Example 8: Preparation of Crystalline Acalabrutinib Form ACB2
[0155] Acalabrutinib (Amorphous, 0.1 gm) was added into a 10 ml
vial containing a mixture of Acetonitrile and water (4 ml, 95:5
ratio) at a temperature of about 25-30.degree. C. The mixture was
stirred for 10 minutes at same temperature and the obtained slurry
was heated to a temperature of about 50.degree. C. and maintained
for about 5-10 minutes at this temperature to form a clear
solution. The clear solution was then cooled down to a temperature
of about 25-30.degree. C. over a period of about 5-10 minutes, and
it was left to crystallize at the same temperature. After 10 days,
the obtained solid was filtered under vacuum and kept under suction
for about 10-15 minutes at a temperature of about 20-30.degree. C.
to obtain crystalline Acalabrutinib. A sample was analyzed by PXRD,
Form ACB2 was obtained.
Example 9: Preparation of Crystalline Acalabrutinib Form ACB3
Step i: Preparation of Crude Acalabrutinib
[0156] 2-Butynoic acid (2.1 grams), imidazole (2.13 grams) and
dichloromethane (100 ml) were mixed under stirring for 30 minutes
at a temperature of about 20-30.degree.
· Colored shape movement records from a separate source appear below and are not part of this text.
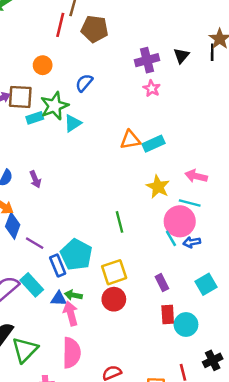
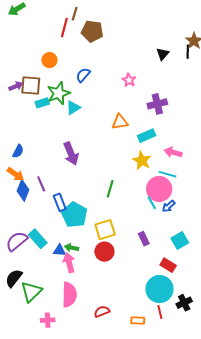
purple cross: (147, 60) -> (157, 104), moved
pink star: (152, 88) -> (129, 80), moved
cyan rectangle: (154, 144) -> (147, 136), moved
purple arrow: (35, 179) -> (71, 154), moved, size x1.6
green line: (120, 222) -> (110, 189), turned 30
blue arrow: (192, 242) -> (169, 206), turned -32
purple line: (35, 243) -> (41, 184), moved, turned 35
blue rectangle: (58, 265) -> (60, 202), moved
red rectangle: (168, 314) -> (168, 265), moved, turned -56
cyan circle: (186, 325) -> (159, 289), moved, size x1.4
C., then the reaction
mixture was cooled to temperature of about 0 to about 10.degree. C.
and further stirred for 10 minutes. Pivaloyl chloride (2.26 grams)
was added over a period of 5 minutes, and the mixture was stirred
for 1 hour at the same temperature. Then,
(S)-4-(8-amino-3-(pyrrolidin-2-yl)imidazo[1,5-a]pyrazin-1-yl)-N-(pyridin--
2-yl)benzamide, (5.0 grams) was added and the mixture was stirred
for 30 minutes, the reaction completion was monitored by HPLC.
Water (50 ml) was added at a temperature of about 5-10.degree. C.,
and the mixture was stirred for 30-45 minutes at a temperature of
about 10-25.degree. C. The pH was adjusted to pH 5.9 using aqueous
sodium carbonate solution (1 gram of sodium carbonate in 10 ml
water), and the mixture was stirred for 10-15 minutes. Then the
layers were separated and the organic layer was collected. water
(50 ml) was added and the pH was adjusted to pH 1-1.1 using
.about.35% conc. HCl solution (approx. 6 ml) at a temperature of
about 15-25.degree. C. The mixture was stirred for 15 minutes then
the layers were separated and the aqueous layer was collected. The
aqueous layer was washed twice with dichloromethane (25 ml) stirred
at a temperature of about 15-25.degree. C. for 30 minutes, then
layers were separated and the aqueous layer was collected.
Dichloromethane (50 ml) was added to the aqueous layer and then the
pH was adjusted to pH 6.5 using aqueous sodium carbonate solution
(2 grams of sodium carbonate and 20 ml water) at a temperature of
about 15-25.degree. C. The mixture was stirred for 30 minutes then
layers were separated and the organic layer was collected. Water
(50 ml) was added and the mixture was stirred for 20-30 minutes at
a temperature of about 15-25.degree. C. then layers were separated
and the final organic layer was collected. The solvent was
distilled off under vacuum at a temperature of about 38.degree. C.,
crude Acalabrutinib residue was obtained (6.2 grams, amorphous)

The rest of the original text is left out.